W3: Relationships between Health, Healing, and Religion

Like we discussed last week, there is  HUGE relationship between the mind and culture. This week, there was more emphasis on the mind and the BODY within the culture. Religion is and always has had a huge impact on daily life, and it’s hard to deny that someone’s faith doesn’t affect how they think about things. A prime example of this in a religious aspect is the situation of the Namibia and the Botswana people. The gatherers used “healing dances” in order to enter an altered state of mind. During this altered state, if they touched someone, they could be healed. While this is so vastly different from western medicine, we do see our own versions of interesting healing in our own world that has to do with the mind that actually uses science. For some people, this can contradict everything they believe about science, meaning that science should be purely biological. The Placebo Effect is a direct relationship between the mind, science, and healing all in one. For a lot of patients dealing with health issues in the “science world,” AKA in a clinical trial, for example, a lot of doctors will use a Placebo pill in order to relieve their symptoms. It works simply because the patients THINK that they are taking an actual pill that is going to help them, when in reality it’s something along the lines of a sugar pill (Wang).

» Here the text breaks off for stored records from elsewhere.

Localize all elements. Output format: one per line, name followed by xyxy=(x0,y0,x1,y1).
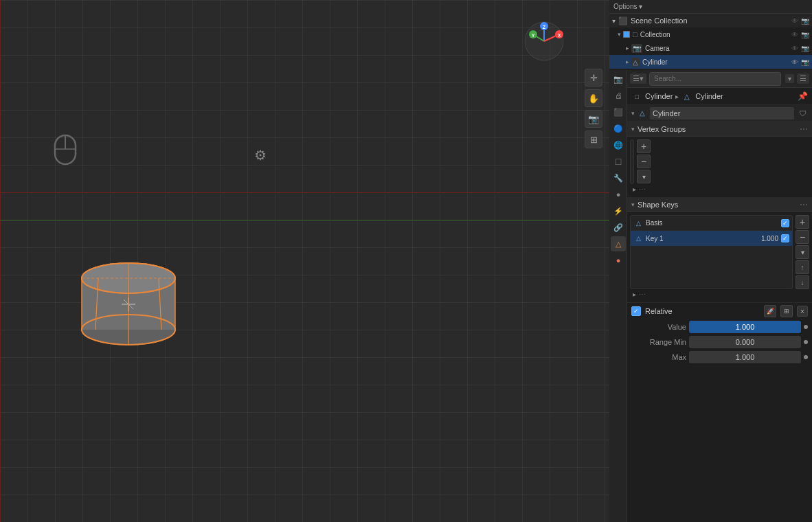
max-row: Max xyxy=(627,350,812,365)
camera-icon-collection[interactable]: 📷 xyxy=(801,17,809,25)
eye-icon-c[interactable]: 👁 xyxy=(791,31,798,38)
cyl-expand-arrow: ▸ xyxy=(626,58,629,65)
sk-up-btn[interactable]: ↑ xyxy=(796,260,809,274)
outliner-collection-row[interactable]: ▾ □ Collection 👁 📷 xyxy=(609,27,812,41)
relative-checkbox[interactable]: ✓ xyxy=(631,306,641,316)
filter-type-btn[interactable]: ☰▾ xyxy=(630,73,646,84)
props-search-input[interactable] xyxy=(649,72,781,86)
tab-particles[interactable]: ● xyxy=(611,187,626,202)
max-input[interactable] xyxy=(689,351,801,363)
collection-checkbox[interactable] xyxy=(623,31,630,38)
sk-key1-row[interactable]: △ Key 1 1.000 ✓ xyxy=(631,231,792,246)
tab-modifier[interactable]: 🔧 xyxy=(611,170,626,185)
sk-remove-btn[interactable]: − xyxy=(796,230,809,244)
quad-view-btn[interactable]: ⊞ xyxy=(585,130,602,148)
list-view-btn[interactable]: ☰ xyxy=(797,73,809,84)
data-protect-icon[interactable]: 🛡 xyxy=(797,108,808,119)
sk-key1-value: 1.000 xyxy=(761,235,778,242)
range-min-dot[interactable] xyxy=(804,340,808,344)
collection-expand-arrow: ▾ xyxy=(618,31,621,38)
camera-icon-c[interactable]: 📷 xyxy=(801,31,809,38)
sk-down-btn[interactable]: ↓ xyxy=(796,275,809,289)
camera-expand-arrow: ▸ xyxy=(626,45,629,52)
tab-world[interactable]: 🌐 xyxy=(611,137,626,152)
gear-icon: ⚙ xyxy=(254,147,267,163)
camera-name: Camera xyxy=(645,45,791,52)
tab-render[interactable]: 📷 xyxy=(611,71,626,87)
outliner-cylinder-row[interactable]: ▸ △ Cylinder 👁 📷 xyxy=(609,55,812,69)
cylinder-name: Cylinder xyxy=(642,58,791,66)
collection-collapse-icon: ▾ xyxy=(612,17,616,25)
value-dot[interactable] xyxy=(804,325,808,329)
tab-output[interactable]: 🖨 xyxy=(611,88,626,103)
value-input[interactable] xyxy=(689,321,801,333)
vg-dots: ⋯ xyxy=(639,185,807,193)
relative-row: ✓ Relative 🚀 ⊞ × xyxy=(627,302,812,319)
shape-keys-section-header[interactable]: ▾ Shape Keys ⋯ xyxy=(627,197,812,212)
mesh-type-icon: △ xyxy=(631,58,640,67)
sk-expand-btn[interactable]: ▾ xyxy=(796,245,809,259)
max-label: Max xyxy=(631,353,686,361)
tab-scene[interactable]: 🔵 xyxy=(611,121,626,136)
value-row: Value xyxy=(627,319,812,334)
camera-tool-btn[interactable]: 📷 xyxy=(585,110,602,128)
pin-icon[interactable]: 📌 xyxy=(798,91,808,101)
props-tabs: 📷 🖨 ⬛ 🔵 🌐 □ 🔧 ● ⚡ 🔗 △ ● xyxy=(609,70,627,522)
range-min-row: Range Min xyxy=(627,334,812,350)
sk-section-menu[interactable]: ⋯ xyxy=(800,200,808,209)
vg-section-title: Vertex Groups xyxy=(638,125,800,133)
range-min-input[interactable] xyxy=(689,336,801,348)
rel-x-btn[interactable]: × xyxy=(797,306,808,317)
vg-arrow[interactable]: ▸ xyxy=(633,185,636,193)
cursor-tool-btn[interactable]: ✛ xyxy=(585,69,602,87)
viewport-gizmo[interactable]: Z X Y xyxy=(523,21,565,62)
scene-collection-header[interactable]: ▾ ⬛ Scene Collection 👁 📷 xyxy=(609,14,812,27)
sk-basis-checkbox[interactable]: ✓ xyxy=(781,219,789,227)
sk-key1-checkbox[interactable]: ✓ xyxy=(781,234,789,242)
filter-arrow-btn[interactable]: ▾ xyxy=(785,74,794,83)
svg-text:X: X xyxy=(558,33,561,38)
vg-expand-btn[interactable]: ▾ xyxy=(637,170,651,183)
tab-object-data[interactable]: △ xyxy=(611,236,626,251)
camera-icon-cyl[interactable]: 📷 xyxy=(801,58,809,66)
sk-add-btn[interactable]: + xyxy=(796,215,809,229)
options-label: Options ▾ xyxy=(613,3,642,10)
tab-material[interactable]: ● xyxy=(611,253,626,268)
vg-add-btn[interactable]: + xyxy=(637,139,651,153)
main-container: ⚙ xyxy=(0,0,812,522)
tab-constraints[interactable]: 🔗 xyxy=(611,220,626,235)
eye-icon-cyl[interactable]: 👁 xyxy=(791,58,798,66)
collection-name: Collection xyxy=(640,31,791,38)
tab-physics[interactable]: ⚡ xyxy=(611,203,626,218)
axis-line-red-h xyxy=(0,192,609,193)
tab-view-layer[interactable]: ⬛ xyxy=(611,104,626,120)
mesh-name-input[interactable] xyxy=(650,107,794,120)
mesh-type-icon-bc: △ xyxy=(681,91,692,102)
vertex-groups-section-header[interactable]: ▾ Vertex Groups ⋯ xyxy=(627,122,812,137)
vg-section-menu[interactable]: ⋯ xyxy=(800,124,808,134)
sk-basis-row[interactable]: △ Basis ✓ xyxy=(631,216,792,231)
object-type-icon: □ xyxy=(631,91,642,102)
tab-object[interactable]: □ xyxy=(611,154,626,169)
axis-line-green xyxy=(0,220,609,220)
props-container: 📷 🖨 ⬛ 🔵 🌐 □ 🔧 ● ⚡ 🔗 △ ● xyxy=(609,70,812,522)
cylinder-object xyxy=(79,247,179,357)
svg-text:Y: Y xyxy=(532,33,535,38)
sk-arrow[interactable]: ▸ xyxy=(633,291,636,298)
sk-key1-check-icon: ✓ xyxy=(782,235,788,242)
vg-remove-btn[interactable]: − xyxy=(637,155,651,168)
right-panel: Options ▾ ▾ ⬛ Scene Collection 👁 📷 ▾ □ C… xyxy=(609,0,812,522)
eye-icon-cam[interactable]: 👁 xyxy=(791,45,798,52)
rel-icon-btn-1[interactable]: 🚀 xyxy=(764,305,776,317)
camera-icon-cam[interactable]: 📷 xyxy=(801,45,809,52)
rel-icon-btn-2[interactable]: ⊞ xyxy=(780,305,793,317)
range-min-label: Range Min xyxy=(631,338,686,346)
viewport-3d[interactable]: ⚙ xyxy=(0,0,609,522)
eye-icon-collection[interactable]: 👁 xyxy=(791,17,798,25)
move-tool-btn[interactable]: ✋ xyxy=(585,89,602,107)
sk-basis-check-icon: ✓ xyxy=(782,220,788,227)
vertex-groups-area: + − ▾ ▸ ⋯ xyxy=(627,137,812,197)
viewport-toolbar: ✛ ✋ 📷 ⊞ xyxy=(585,69,602,148)
max-dot[interactable] xyxy=(804,355,808,359)
outliner-camera-row[interactable]: ▸ 📷 Camera 👁 📷 xyxy=(609,41,812,55)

Personally, I believe science and healing go together in vastly different ways than healing and religion. A lot of doctors are quick to use pills as an only resort to healing a biological illness. This is very important in it’s own way; sometimes pills and treatments are the most effective way of treating an illness, such as cancer. However, there is always another side to the story. While a pill may help the problems physically, there is always an emotional problem that is most of the time gone untreated by doctors. This is where I believe that healing and religion can go together. For example, patients in the hospital who are receiving various treatments often are visited by pastors who will guide prayers with them and for them. This act of treating the inside and the outside of a person goes a long way in their healing process. Like Aristotle says, “there is absolutely nothing human about a corpse! The soul is what is truly human.” Furthermore, we see an overlay between science and healing by the mind in Sarah Berga’s approach to fertility: to just relax. The stress that can take over the mind and body can seriously alter the ability for women to reproduce. Her research tells us that stress alters signals to the hypothalamus (science), which leads to reduced levels of two important hormones needed for ovulation. Her fix to this problem? Relax and learn to cope with stress (healing by mind).

“In Clinical Trials and in the Clinic, What is the Placebo’s Effect?” Last modified January 1, 2003. http://jnci.oxfordjournals.org/content/95/1/6.full

2 thoughts on “W3: Relationships between Health, Healing, and Religion

  1. I agree with a lot of what you said in your post. One thing in particular I agreed with was when you were saying that biomedicine does have its place in helping people, via medication and the like, when they are dealing with major health issues. But you then also stated that religion or culture do have a part to play in the healing process as well. The stress the individuals experience every day and the reactions from their families to the health issue or issues that they are experiencing, as well as the treatment that they are undergoing, play an enormous role in their ability to become healthier and their reaction to the administered treatments.
    Your reference to Sara Berga’s findings on how stress can affect fertility was a great example of how prescribing someone a pill or other form of biomedicine is not always necessary. Sometimes, as was found in this fertility study, reducing stress and learning coping mechanisms to deal with stress are incredible ways to increase fertility. There was science involved in this study that showed that chemicals in regions of the brain were being adversely affected by stress, so in order to regain chemical balance the stress had to be decreased. And all of this is done without prescribing a pill or other biomedical treatment, which may or may not have been affective.

  2. I think your comments about how the mind influences our recovery from illnesses was really interesting. It was a great use of example citing the placebo effect example and how that influences people’s recovery time.
    It’s very interesting to think that the mind can literally trick your body into healing… OR if it really was the mind creating the symptoms. That would be an interesting thing to research: to see the amount of cases that were purely mind related symptoms that could be healed (headaches, nausea, pain) as opposed to body related symptoms (tumors, blood sugar/pressure, blood levels, bone healing, etc).